Scale of Iran protests and crackdown still not known

Scale of Iran protests and crackdown still not known

Scale of Iran protests and crackdown still not known

By Daniel Mahdavi

The world doesn’t yet have full knowledge of the Iranian regime’s crackdown on the ongoing nationwide protests because of the internet shutdown that targeted everyone bar government officials and state media outlets, but what little information has leaked should horrify us all, according to Homeira Hesami of the Iranian-American Community of North Texas.

Hesami wrote in The Dallas Morning News on Sunday that the regime has, in many cases, refused to return the bodies of the slain to their families, which is reminiscent of their actions during the 1988 massacre of 30,000 political prisoners.

She wrote that we should be alarmed over “the prospect that the perpetrators of the latest killings may never be held accountable for their actions. After all, no one has ever been brought to justice for the 1988 massacre. In fact, many of the leading participants in that massacre have been rewarded with progressively more powerful appointments in the Iranian government and state-linked private industries”.

One of the reasons for this crackdown is that over the past 40 years, the regime’s crimes have largely been ignored by the West in favour of appeasement, so the mullahs believe they will face few consequences from the international community.

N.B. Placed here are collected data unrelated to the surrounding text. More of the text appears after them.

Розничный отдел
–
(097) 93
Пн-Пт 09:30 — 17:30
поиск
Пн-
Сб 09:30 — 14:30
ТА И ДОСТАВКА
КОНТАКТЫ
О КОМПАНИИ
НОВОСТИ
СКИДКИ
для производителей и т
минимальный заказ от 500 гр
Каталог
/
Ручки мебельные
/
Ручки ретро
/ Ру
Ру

Luckily, they will face consequences from the Iranian people and the People’s Mojahedin Organization of Iran (PMOI/MEK) who will overthrow them in time.

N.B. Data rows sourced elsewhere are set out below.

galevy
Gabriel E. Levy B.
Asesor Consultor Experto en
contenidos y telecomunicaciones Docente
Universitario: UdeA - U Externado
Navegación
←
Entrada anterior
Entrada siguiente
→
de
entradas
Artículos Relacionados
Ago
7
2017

Hesami explained that one of the reasons for the internet shutdown was so that the regime could conceal the fact that the Iranian people are on the brink of bringing down the mullahs. Why else would the people continue to go out when at least 450 have died, 7000 have been injured, and 10,000 have been arrested?

Iran protests report – death toll surpasses 450

The real question is not whether these protests will see the end of the regime, but whether the international community will ignore these crimes against humanity instead of condemning the regime, instituting sanctions, and sending fact-finding delegations that will all put pressure on the mullahs and weaken them so that the people can hasten their overthrow of the dictatorship.

Hesami praised the White House, the State Department, and the UN Human Rights Council for condemning the excessive use of force by Iranian authorities, but advised that these must be followed by “concrete measures to cut into the regime’s sense of impunity” and that human rights activists should push for more decisive action.

She advised that the is bipartisan condemnation of the killings and support for the uprising in Iran, including Senators Ted Cruz, Mitch McConnell, and Robert Menendez, as well as  Representative Michael McCaul.

Indeed, earlier this month Cruz told the Senate: “The government of Iran has been under a shroud of darkness for decades now. Ayatollah Khamenei and the mullahs enforce brutal repression on the people. And I will say to the Iranian people, to the men and women of Iran: America is with you. America is with you and your struggle against cruel, oppressive, torturing, murderous tyrants. Freedom matters. I believe we can one day again have a free Iran, not with the Ayatollah in power.” 

Hesami wrote: “The current uprising aims to remove the entire regime, and it needs the US and the rest of the free world on its side. After years of appeasement and inaction in the face of ayatollahs’ persistent human rights abuses, suppression and foreign adventurism at the expense of the Iranian people, it is the least the outside world can do.”